* _ACTIVITY_
A faithful copy of the listing below is needed, with its pictures left out.

==== DATA SHOWN

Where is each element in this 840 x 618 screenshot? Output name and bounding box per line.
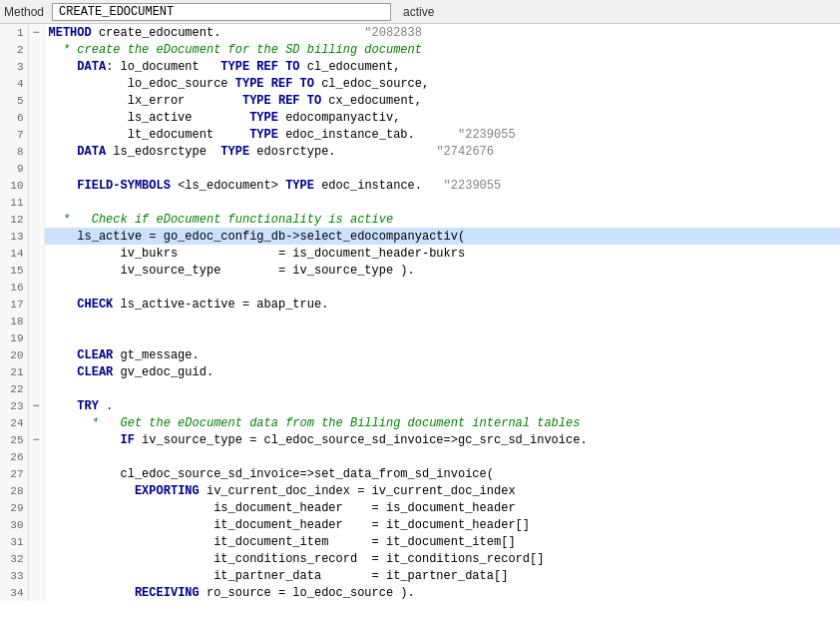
line-number: 33 bbox=[0, 567, 28, 584]
table-row[interactable]: 23− TRY . bbox=[0, 397, 840, 414]
table-row[interactable]: 27 cl_edoc_source_sd_invoice=>set_data_f… bbox=[0, 465, 840, 482]
table-row[interactable]: 13 ls_active = go_edoc_config_db->select… bbox=[0, 228, 840, 245]
method-input[interactable] bbox=[52, 3, 391, 21]
expand-icon bbox=[28, 75, 44, 92]
code-line: * Check if eDocument functionality is ac… bbox=[44, 211, 840, 228]
code-line: iv_bukrs = is_document_header-bukrs bbox=[44, 245, 840, 262]
expand-icon bbox=[28, 499, 44, 516]
line-number: 2 bbox=[0, 41, 28, 58]
line-number: 16 bbox=[0, 279, 28, 296]
code-line: iv_source_type = iv_source_type ). bbox=[44, 262, 840, 279]
table-row[interactable]: 15 iv_source_type = iv_source_type ). bbox=[0, 262, 840, 279]
code-line: * Get the eDocument data from the Billin… bbox=[44, 414, 840, 431]
code-line: FIELD-SYMBOLS <ls_edocument> TYPE edoc_i… bbox=[44, 177, 840, 194]
line-number: 3 bbox=[0, 58, 28, 75]
table-row[interactable]: 31 it_document_item = it_document_item[] bbox=[0, 533, 840, 550]
table-row[interactable]: 19 bbox=[0, 329, 840, 346]
code-line bbox=[44, 329, 840, 346]
line-number: 29 bbox=[0, 499, 28, 516]
table-row[interactable]: 25− IF iv_source_type = cl_edoc_source_s… bbox=[0, 431, 840, 448]
table-row[interactable]: 5 lx_error TYPE REF TO cx_edocument, bbox=[0, 92, 840, 109]
expand-icon[interactable]: − bbox=[28, 397, 44, 414]
expand-icon bbox=[28, 194, 44, 211]
code-line bbox=[44, 448, 840, 465]
expand-icon bbox=[28, 58, 44, 75]
code-line: lo_edoc_source TYPE REF TO cl_edoc_sourc… bbox=[44, 75, 840, 92]
line-number: 19 bbox=[0, 329, 28, 346]
expand-icon bbox=[28, 363, 44, 380]
line-number: 20 bbox=[0, 346, 28, 363]
expand-icon bbox=[28, 245, 44, 262]
expand-icon[interactable]: − bbox=[28, 431, 44, 448]
table-row[interactable]: 34 RECEIVING ro_source = lo_edoc_source … bbox=[0, 584, 840, 601]
code-line: DATA: lo_document TYPE REF TO cl_edocume… bbox=[44, 58, 840, 75]
line-number: 13 bbox=[0, 228, 28, 245]
line-number: 23 bbox=[0, 397, 28, 414]
table-row[interactable]: 12 * Check if eDocument functionality is… bbox=[0, 211, 840, 228]
line-number: 21 bbox=[0, 363, 28, 380]
table-row[interactable]: 16 bbox=[0, 279, 840, 296]
method-bar: Method active bbox=[0, 0, 840, 24]
table-row[interactable]: 6 ls_active TYPE edocompanyactiv, bbox=[0, 109, 840, 126]
table-row[interactable]: 18 bbox=[0, 312, 840, 329]
code-container: 1−METHOD create_edocument. "20828382 * c… bbox=[0, 24, 840, 618]
expand-icon[interactable]: − bbox=[28, 24, 44, 41]
table-row[interactable]: 28 EXPORTING iv_current_doc_index = iv_c… bbox=[0, 482, 840, 499]
line-number: 5 bbox=[0, 92, 28, 109]
code-line: is_document_header = is_document_header bbox=[44, 499, 840, 516]
expand-icon bbox=[28, 465, 44, 482]
code-line bbox=[44, 380, 840, 397]
code-line: lt_edocument TYPE edoc_instance_tab. "22… bbox=[44, 126, 840, 143]
code-line bbox=[44, 160, 840, 177]
table-row[interactable]: 1−METHOD create_edocument. "2082838 bbox=[0, 24, 840, 41]
line-number: 25 bbox=[0, 431, 28, 448]
line-number: 11 bbox=[0, 194, 28, 211]
code-line: lx_error TYPE REF TO cx_edocument, bbox=[44, 92, 840, 109]
table-row[interactable]: 4 lo_edoc_source TYPE REF TO cl_edoc_sou… bbox=[0, 75, 840, 92]
table-row[interactable]: 33 it_partner_data = it_partner_data[] bbox=[0, 567, 840, 584]
expand-icon bbox=[28, 380, 44, 397]
table-row[interactable]: 22 bbox=[0, 380, 840, 397]
table-row[interactable]: 30 it_document_header = it_document_head… bbox=[0, 516, 840, 533]
expand-icon bbox=[28, 448, 44, 465]
table-row[interactable]: 10 FIELD-SYMBOLS <ls_edocument> TYPE edo… bbox=[0, 177, 840, 194]
expand-icon bbox=[28, 482, 44, 499]
code-line: RECEIVING ro_source = lo_edoc_source ). bbox=[44, 584, 840, 601]
expand-icon bbox=[28, 126, 44, 143]
table-row[interactable]: 2 * create the eDocument for the SD bill… bbox=[0, 41, 840, 58]
line-number: 10 bbox=[0, 177, 28, 194]
table-row[interactable]: 11 bbox=[0, 194, 840, 211]
status-badge: active bbox=[403, 5, 434, 19]
code-line: IF iv_source_type = cl_edoc_source_sd_in… bbox=[44, 431, 840, 448]
expand-icon bbox=[28, 177, 44, 194]
table-row[interactable]: 3 DATA: lo_document TYPE REF TO cl_edocu… bbox=[0, 58, 840, 75]
table-row[interactable]: 24 * Get the eDocument data from the Bil… bbox=[0, 414, 840, 431]
line-number: 8 bbox=[0, 143, 28, 160]
table-row[interactable]: 20 CLEAR gt_message. bbox=[0, 346, 840, 363]
code-line bbox=[44, 279, 840, 296]
line-number: 12 bbox=[0, 211, 28, 228]
table-row[interactable]: 8 DATA ls_edosrctype TYPE edosrctype. "2… bbox=[0, 143, 840, 160]
line-number: 18 bbox=[0, 312, 28, 329]
expand-icon bbox=[28, 92, 44, 109]
line-number: 14 bbox=[0, 245, 28, 262]
line-number: 26 bbox=[0, 448, 28, 465]
table-row[interactable]: 14 iv_bukrs = is_document_header-bukrs bbox=[0, 245, 840, 262]
code-line bbox=[44, 194, 840, 211]
code-line bbox=[44, 312, 840, 329]
table-row[interactable]: 21 CLEAR gv_edoc_guid. bbox=[0, 363, 840, 380]
table-row[interactable]: 7 lt_edocument TYPE edoc_instance_tab. "… bbox=[0, 126, 840, 143]
table-row[interactable]: 9 bbox=[0, 160, 840, 177]
table-row[interactable]: 32 it_conditions_record = it_conditions_… bbox=[0, 550, 840, 567]
line-number: 22 bbox=[0, 380, 28, 397]
expand-icon bbox=[28, 584, 44, 601]
code-line: it_document_header = it_document_header[… bbox=[44, 516, 840, 533]
table-row[interactable]: 17 CHECK ls_active-active = abap_true. bbox=[0, 296, 840, 312]
line-number: 1 bbox=[0, 24, 28, 41]
table-row[interactable]: 29 is_document_header = is_document_head… bbox=[0, 499, 840, 516]
table-row[interactable]: 26 bbox=[0, 448, 840, 465]
expand-icon bbox=[28, 516, 44, 533]
code-table: 1−METHOD create_edocument. "20828382 * c… bbox=[0, 24, 840, 601]
line-number: 7 bbox=[0, 126, 28, 143]
line-number: 9 bbox=[0, 160, 28, 177]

========

* _EXERCISE OUTPUT_
Where is each element in this 840 x 618 screenshot? Output name and bounding box per line.
line-number: 33 bbox=[0, 567, 28, 584]
table-row[interactable]: 23− TRY . bbox=[0, 397, 840, 414]
table-row[interactable]: 27 cl_edoc_source_sd_invoice=>set_data_f… bbox=[0, 465, 840, 482]
table-row[interactable]: 13 ls_active = go_edoc_config_db->select… bbox=[0, 228, 840, 245]
method-input[interactable] bbox=[52, 3, 391, 21]
expand-icon bbox=[28, 75, 44, 92]
code-line: * Check if eDocument functionality is ac… bbox=[44, 211, 840, 228]
code-line: iv_bukrs = is_document_header-bukrs bbox=[44, 245, 840, 262]
expand-icon bbox=[28, 499, 44, 516]
line-number: 2 bbox=[0, 41, 28, 58]
line-number: 16 bbox=[0, 279, 28, 296]
code-line: iv_source_type = iv_source_type ). bbox=[44, 262, 840, 279]
table-row[interactable]: 15 iv_source_type = iv_source_type ). bbox=[0, 262, 840, 279]
code-line: * Get the eDocument data from the Billin… bbox=[44, 414, 840, 431]
code-line: FIELD-SYMBOLS <ls_edocument> TYPE edoc_i… bbox=[44, 177, 840, 194]
line-number: 3 bbox=[0, 58, 28, 75]
table-row[interactable]: 31 it_document_item = it_document_item[] bbox=[0, 533, 840, 550]
table-row[interactable]: 19 bbox=[0, 329, 840, 346]
code-line bbox=[44, 329, 840, 346]
line-number: 29 bbox=[0, 499, 28, 516]
table-row[interactable]: 25− IF iv_source_type = cl_edoc_source_s… bbox=[0, 431, 840, 448]
table-row[interactable]: 5 lx_error TYPE REF TO cx_edocument, bbox=[0, 92, 840, 109]
expand-icon[interactable]: − bbox=[28, 397, 44, 414]
expand-icon bbox=[28, 194, 44, 211]
code-line bbox=[44, 448, 840, 465]
expand-icon bbox=[28, 58, 44, 75]
code-line: lo_edoc_source TYPE REF TO cl_edoc_sourc… bbox=[44, 75, 840, 92]
line-number: 19 bbox=[0, 329, 28, 346]
expand-icon bbox=[28, 363, 44, 380]
line-number: 20 bbox=[0, 346, 28, 363]
expand-icon bbox=[28, 245, 44, 262]
expand-icon[interactable]: − bbox=[28, 431, 44, 448]
table-row[interactable]: 34 RECEIVING ro_source = lo_edoc_source … bbox=[0, 584, 840, 601]
code-line: DATA: lo_document TYPE REF TO cl_edocume… bbox=[44, 58, 840, 75]
line-number: 13 bbox=[0, 228, 28, 245]
line-number: 23 bbox=[0, 397, 28, 414]
table-row[interactable]: 12 * Check if eDocument functionality is… bbox=[0, 211, 840, 228]
line-number: 21 bbox=[0, 363, 28, 380]
table-row[interactable]: 16 bbox=[0, 279, 840, 296]
method-bar: Method active bbox=[0, 0, 840, 24]
table-row[interactable]: 6 ls_active TYPE edocompanyactiv, bbox=[0, 109, 840, 126]
table-row[interactable]: 18 bbox=[0, 312, 840, 329]
code-container: 1−METHOD create_edocument. "20828382 * c… bbox=[0, 24, 840, 618]
expand-icon[interactable]: − bbox=[28, 24, 44, 41]
table-row[interactable]: 28 EXPORTING iv_current_doc_index = iv_c… bbox=[0, 482, 840, 499]
line-number: 5 bbox=[0, 92, 28, 109]
code-line: is_document_header = is_document_header bbox=[44, 499, 840, 516]
expand-icon bbox=[28, 465, 44, 482]
code-line bbox=[44, 380, 840, 397]
code-line: lt_edocument TYPE edoc_instance_tab. "22… bbox=[44, 126, 840, 143]
code-line bbox=[44, 160, 840, 177]
table-row[interactable]: 1−METHOD create_edocument. "2082838 bbox=[0, 24, 840, 41]
line-number: 25 bbox=[0, 431, 28, 448]
line-number: 11 bbox=[0, 194, 28, 211]
code-line: lx_error TYPE REF TO cx_edocument, bbox=[44, 92, 840, 109]
table-row[interactable]: 4 lo_edoc_source TYPE REF TO cl_edoc_sou… bbox=[0, 75, 840, 92]
table-row[interactable]: 33 it_partner_data = it_partner_data[] bbox=[0, 567, 840, 584]
expand-icon bbox=[28, 380, 44, 397]
table-row[interactable]: 22 bbox=[0, 380, 840, 397]
table-row[interactable]: 30 it_document_header = it_document_head… bbox=[0, 516, 840, 533]
expand-icon bbox=[28, 448, 44, 465]
table-row[interactable]: 10 FIELD-SYMBOLS <ls_edocument> TYPE edo… bbox=[0, 177, 840, 194]
expand-icon bbox=[28, 482, 44, 499]
code-line: RECEIVING ro_source = lo_edoc_source ). bbox=[44, 584, 840, 601]
expand-icon bbox=[28, 126, 44, 143]
table-row[interactable]: 2 * create the eDocument for the SD bill… bbox=[0, 41, 840, 58]
line-number: 10 bbox=[0, 177, 28, 194]
table-row[interactable]: 11 bbox=[0, 194, 840, 211]
status-badge: active bbox=[403, 5, 434, 19]
code-line: IF iv_source_type = cl_edoc_source_sd_in… bbox=[44, 431, 840, 448]
expand-icon bbox=[28, 177, 44, 194]
table-row[interactable]: 3 DATA: lo_document TYPE REF TO cl_edocu… bbox=[0, 58, 840, 75]
table-row[interactable]: 24 * Get the eDocument data from the Bil… bbox=[0, 414, 840, 431]
line-number: 8 bbox=[0, 143, 28, 160]
table-row[interactable]: 20 CLEAR gt_message. bbox=[0, 346, 840, 363]
code-line bbox=[44, 279, 840, 296]
line-number: 12 bbox=[0, 211, 28, 228]
table-row[interactable]: 8 DATA ls_edosrctype TYPE edosrctype. "2… bbox=[0, 143, 840, 160]
line-number: 18 bbox=[0, 312, 28, 329]
expand-icon bbox=[28, 92, 44, 109]
line-number: 14 bbox=[0, 245, 28, 262]
line-number: 26 bbox=[0, 448, 28, 465]
table-row[interactable]: 14 iv_bukrs = is_document_header-bukrs bbox=[0, 245, 840, 262]
code-line bbox=[44, 194, 840, 211]
code-line bbox=[44, 312, 840, 329]
table-row[interactable]: 21 CLEAR gv_edoc_guid. bbox=[0, 363, 840, 380]
table-row[interactable]: 7 lt_edocument TYPE edoc_instance_tab. "… bbox=[0, 126, 840, 143]
table-row[interactable]: 9 bbox=[0, 160, 840, 177]
table-row[interactable]: 32 it_conditions_record = it_conditions_… bbox=[0, 550, 840, 567]
line-number: 22 bbox=[0, 380, 28, 397]
expand-icon bbox=[28, 584, 44, 601]
code-line: it_document_header = it_document_header[… bbox=[44, 516, 840, 533]
table-row[interactable]: 17 CHECK ls_active-active = abap_true. bbox=[0, 296, 840, 312]
line-number: 1 bbox=[0, 24, 28, 41]
table-row[interactable]: 29 is_document_header = is_document_head… bbox=[0, 499, 840, 516]
table-row[interactable]: 26 bbox=[0, 448, 840, 465]
expand-icon bbox=[28, 516, 44, 533]
code-table: 1−METHOD create_edocument. "20828382 * c… bbox=[0, 24, 840, 601]
line-number: 7 bbox=[0, 126, 28, 143]
line-number: 9 bbox=[0, 160, 28, 177]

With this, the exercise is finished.